Beyond the Caricature: Cultural Jewishness in the Third Movement of Mahler's First Symphony

Benjamin Adler


Over the past century, Mahler’s music has been received as “Jewish” in fulfilment of so great a range of hermeneutic biases that he has attained the status of “Jewish paragon” in the western canon. As a corollary of this reception history, the literature has simplified the tasks of recognising and analysing the Jewishness in the music itself. This is evident in three of four avenues of inquiry – dubbed “biographical,” “musical,” and “paratextual” – which dominate the discourse, and which have led to the construction of reductionist caricatures. A fourth avenue reads interdisciplinary cultural tropes in Mahler’s music, and in doing so is the only lens that demonstrates an appreciation of the rich and complex Jewish civilisation. Yet scholars have been hesitant to train this lens on Mahler’s most emblematically “Jewish” work – the third movement (Trauermarsch) of the First Symphony.

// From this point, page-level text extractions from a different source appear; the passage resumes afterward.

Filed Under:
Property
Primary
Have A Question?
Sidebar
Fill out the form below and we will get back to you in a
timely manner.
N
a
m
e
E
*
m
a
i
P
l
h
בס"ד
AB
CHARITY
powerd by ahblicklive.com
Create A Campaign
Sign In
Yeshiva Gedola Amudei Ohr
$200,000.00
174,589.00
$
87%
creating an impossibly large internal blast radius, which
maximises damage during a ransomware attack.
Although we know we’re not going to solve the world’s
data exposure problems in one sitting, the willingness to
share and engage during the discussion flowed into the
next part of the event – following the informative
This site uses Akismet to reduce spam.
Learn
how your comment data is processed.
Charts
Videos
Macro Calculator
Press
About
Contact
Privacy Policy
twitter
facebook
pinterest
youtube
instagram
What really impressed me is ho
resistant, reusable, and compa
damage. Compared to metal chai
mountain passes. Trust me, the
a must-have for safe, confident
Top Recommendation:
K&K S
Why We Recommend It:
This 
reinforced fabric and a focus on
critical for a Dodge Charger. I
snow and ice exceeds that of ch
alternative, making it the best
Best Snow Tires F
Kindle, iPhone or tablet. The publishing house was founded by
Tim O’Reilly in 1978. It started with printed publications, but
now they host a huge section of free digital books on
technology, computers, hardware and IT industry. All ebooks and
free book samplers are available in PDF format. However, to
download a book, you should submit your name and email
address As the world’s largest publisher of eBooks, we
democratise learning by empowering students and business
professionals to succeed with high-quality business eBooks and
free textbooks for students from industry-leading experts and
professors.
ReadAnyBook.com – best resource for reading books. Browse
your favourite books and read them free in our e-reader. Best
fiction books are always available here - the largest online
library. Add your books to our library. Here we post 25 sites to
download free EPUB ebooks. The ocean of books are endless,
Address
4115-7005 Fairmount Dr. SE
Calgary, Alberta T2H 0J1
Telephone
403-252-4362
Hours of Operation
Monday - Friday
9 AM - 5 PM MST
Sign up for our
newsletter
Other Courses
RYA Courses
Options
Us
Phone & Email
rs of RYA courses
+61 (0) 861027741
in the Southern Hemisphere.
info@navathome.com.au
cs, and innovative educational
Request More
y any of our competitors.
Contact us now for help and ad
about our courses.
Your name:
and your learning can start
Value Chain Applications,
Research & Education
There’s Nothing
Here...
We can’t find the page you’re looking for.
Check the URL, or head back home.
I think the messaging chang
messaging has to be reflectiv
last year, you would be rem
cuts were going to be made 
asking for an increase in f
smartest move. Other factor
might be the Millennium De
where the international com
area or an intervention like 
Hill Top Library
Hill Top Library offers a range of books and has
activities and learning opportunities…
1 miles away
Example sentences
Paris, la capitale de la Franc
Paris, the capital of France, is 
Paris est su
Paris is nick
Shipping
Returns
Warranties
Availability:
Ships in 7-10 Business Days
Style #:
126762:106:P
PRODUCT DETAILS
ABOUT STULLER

This article aims to fill this gap by identifying and extending three elements of Jewish culture – self-commentary, homelessness and irony – and applying them to a close analysis of the Trauermarsch. (I note that while these tropes are not exclusively Jewish, they are celebrated as such within Jewish communities.) Consequently, I hope to complexify our reception of Jewishness in the Traueramarsch, and throughout Mahler’s oeuvre and western art music, by ascribing the discussion a more pluralistic, dialectical character.